Avant de se lancer dans les recettes, Cathy pose les bases. Elle indique un schéma au mur, explique les différents modèles et résume l’esprit AGA. “On chauffe le contenant et le contenu. Tout ce qui doit cuire plus de 7 minutes va au four. Imaginez une AGA comme une immense cocotte en fonte. C’est simple, déstressant, radicalement différent.”
Le velouté, le gigot, les légumes… et la magie de la fonte
Première démonstration : un velouté de potimarron aux clémentines. Tous les ingrédients – potimarron, herbes, huile d’olive – rejoignent une petite cocotte AGA violette. Dix minutes sur la plaque, puis direction le four à mijoter. Pas de minuterie. Pas de stress.
Dans un autre four, un gigot de 7 heures confit lentement depuis l’aube, dans une imposante cocotte à baeckeoffe alsacienne. Quand Cathy l’ouvre, les participants laissent échapper des « oh ! » admiratifs. Les questions fusent. Leur hôte répond tranquillement, coupe des panais, surveille les kakis rôtis, jette un coup d’oeil au moelleux au chocolat dans le four à pâtisser… et tout cela sans jamais regarder l’heure.
Dans les fours, c’est un ballet silencieux. Certains plats s’empilent, d’autres se serrent au fond : les fours sont beaucoup plus profonds qu’ils n’en ont l’air. Une participante questionne, surprise : « Ça fait deux heures que les lamelles de panais sont dedans ? Cathy sourit : « Voilà pourquoi AGA est une amie. Elle pardonne tout… ou presque. Le seul four qui requiert une vraie vigilance, c’est le four à rôtir. » Les invités le comprennent : AGA n’est pas une cuisinière, c’est un rythme tranquille. Une manière de cuisiner sans peur que “ça brule”, sans se crisper sur les réglages, sans courir après les minutes.

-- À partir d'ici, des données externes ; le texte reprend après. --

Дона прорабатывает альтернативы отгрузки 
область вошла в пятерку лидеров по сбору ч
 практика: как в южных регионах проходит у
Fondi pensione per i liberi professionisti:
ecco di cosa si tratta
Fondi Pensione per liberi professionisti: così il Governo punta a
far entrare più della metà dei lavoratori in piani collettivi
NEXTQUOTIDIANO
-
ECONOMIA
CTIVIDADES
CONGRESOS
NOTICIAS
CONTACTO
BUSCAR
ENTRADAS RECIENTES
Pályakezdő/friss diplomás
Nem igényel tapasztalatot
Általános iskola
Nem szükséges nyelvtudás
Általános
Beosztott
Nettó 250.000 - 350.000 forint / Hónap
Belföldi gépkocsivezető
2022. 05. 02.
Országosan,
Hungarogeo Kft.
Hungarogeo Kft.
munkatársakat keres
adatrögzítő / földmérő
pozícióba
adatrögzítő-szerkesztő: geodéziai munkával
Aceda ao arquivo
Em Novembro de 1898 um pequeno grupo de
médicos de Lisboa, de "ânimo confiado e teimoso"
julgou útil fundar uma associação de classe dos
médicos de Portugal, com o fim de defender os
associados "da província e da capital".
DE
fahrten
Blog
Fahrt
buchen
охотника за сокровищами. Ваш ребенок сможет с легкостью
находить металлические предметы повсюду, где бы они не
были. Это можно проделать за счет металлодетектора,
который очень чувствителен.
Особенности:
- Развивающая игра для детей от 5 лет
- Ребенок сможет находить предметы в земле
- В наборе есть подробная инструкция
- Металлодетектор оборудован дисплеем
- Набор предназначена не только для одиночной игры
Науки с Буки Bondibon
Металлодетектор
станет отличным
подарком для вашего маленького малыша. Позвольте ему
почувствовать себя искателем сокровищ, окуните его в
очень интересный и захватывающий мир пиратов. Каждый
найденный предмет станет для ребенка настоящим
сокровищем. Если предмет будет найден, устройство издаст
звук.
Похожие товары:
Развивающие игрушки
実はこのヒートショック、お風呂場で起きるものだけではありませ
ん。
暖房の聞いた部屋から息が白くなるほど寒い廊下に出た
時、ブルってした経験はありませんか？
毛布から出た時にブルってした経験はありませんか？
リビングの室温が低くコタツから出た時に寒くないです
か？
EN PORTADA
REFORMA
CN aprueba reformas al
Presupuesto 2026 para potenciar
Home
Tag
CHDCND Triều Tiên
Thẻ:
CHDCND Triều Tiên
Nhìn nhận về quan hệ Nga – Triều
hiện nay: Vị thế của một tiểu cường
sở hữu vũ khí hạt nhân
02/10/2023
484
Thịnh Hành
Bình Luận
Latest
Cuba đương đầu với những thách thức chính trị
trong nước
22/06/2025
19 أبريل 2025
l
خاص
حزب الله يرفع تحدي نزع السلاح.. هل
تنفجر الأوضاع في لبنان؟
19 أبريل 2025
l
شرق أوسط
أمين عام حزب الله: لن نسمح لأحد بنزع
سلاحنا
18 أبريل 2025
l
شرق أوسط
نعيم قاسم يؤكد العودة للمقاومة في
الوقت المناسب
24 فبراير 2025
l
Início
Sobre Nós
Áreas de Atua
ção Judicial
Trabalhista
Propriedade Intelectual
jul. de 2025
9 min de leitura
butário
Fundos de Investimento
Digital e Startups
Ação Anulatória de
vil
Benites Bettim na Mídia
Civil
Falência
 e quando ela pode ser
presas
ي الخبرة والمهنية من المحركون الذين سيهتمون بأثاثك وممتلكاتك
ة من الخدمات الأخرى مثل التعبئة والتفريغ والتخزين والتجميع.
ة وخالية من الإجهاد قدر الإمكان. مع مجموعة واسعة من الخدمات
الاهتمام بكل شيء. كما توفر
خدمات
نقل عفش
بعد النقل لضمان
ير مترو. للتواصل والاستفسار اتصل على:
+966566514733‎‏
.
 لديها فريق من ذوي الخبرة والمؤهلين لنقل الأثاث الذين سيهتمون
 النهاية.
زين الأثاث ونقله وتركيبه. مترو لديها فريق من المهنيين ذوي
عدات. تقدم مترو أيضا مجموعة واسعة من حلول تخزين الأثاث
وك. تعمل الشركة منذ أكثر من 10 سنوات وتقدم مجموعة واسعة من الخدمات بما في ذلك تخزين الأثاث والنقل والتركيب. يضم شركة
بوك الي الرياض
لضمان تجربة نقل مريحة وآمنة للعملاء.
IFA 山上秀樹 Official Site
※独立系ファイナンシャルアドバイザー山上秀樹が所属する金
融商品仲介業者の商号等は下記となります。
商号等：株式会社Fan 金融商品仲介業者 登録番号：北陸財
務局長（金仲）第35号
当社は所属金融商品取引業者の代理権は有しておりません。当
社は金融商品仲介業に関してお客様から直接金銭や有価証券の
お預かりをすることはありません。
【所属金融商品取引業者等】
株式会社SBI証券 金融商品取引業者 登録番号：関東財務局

Les coquilles Saint-Jacques et la cuisine qui rassemble
Petit à petit, les convives quittent leurs tabourets. Attirés comme par un aimant, ils se rapprochent de la cuisinière. Certains s’y adossent : la chaleur douce réchauffe le bas du dos. Les épaules se détendent. On sent les corps qui se relâchent. Chez plusieurs, un sourire apparaît sans qu’ils s’en rendent compte, comme si AGA réveillait un vieux souvenir. Une cuisine où mijotait quelque chose, une grand-mère qui surveillait un plat sans se presser, un dimanche où le temps s’étirait doucement.
La scène se resserre autour du piano. Florence prend le relais sur la cuisson des coquilles Saint-Jacques et chacun observe, curieux, complice. La cuisson se fait sur une feuille de cuisson anti-adhésive et réutilisable. Pas de poêle. Pas de grésillement anxieux. Juste une chaleur constante et enveloppante.
Cathy observe les assiettes vides. « La fonte a un côté magique. Elle respecte les aliments, elle les laisse s’exprimer » glisse-t-elle à ses invités comme une conclusion naturelle. La démonstration se termine dans une ambiance presque familiale.
Et plusieurs repartent avec une certitude en tête : leur prochain achat sera en fonte.
Cuisiner sur AGA, c’est simple.
Pas de réglages compliqués, pas de surveillance permanente. On cuisine sans stress. On pose, on enfourne, on laisse faire. L’AGA gère, et ça change tout.
La fonte fait la différence.
Les goûts ressortent, les textures se transforment, les plats prennent une profondeur inattendue.
Il y a une AGA pour chaque maison et chaque style de cuisinier.
Petits espaces ou grandes cuisines, amateurs ou passionnés éclairés : chacun peut trouver son modèle.